# [YOUR INSTRUCTIONS]
Give the data again, word for word.

========================================================================

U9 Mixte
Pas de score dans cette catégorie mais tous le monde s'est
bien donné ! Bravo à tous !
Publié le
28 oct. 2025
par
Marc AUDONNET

========================================================================

# [TASK ANSWER]
U9 Mixte
Pas de score dans cette catégorie mais tous le monde s'est
bien donné ! Bravo à tous !
Publié le
28 oct. 2025
par
Marc AUDONNET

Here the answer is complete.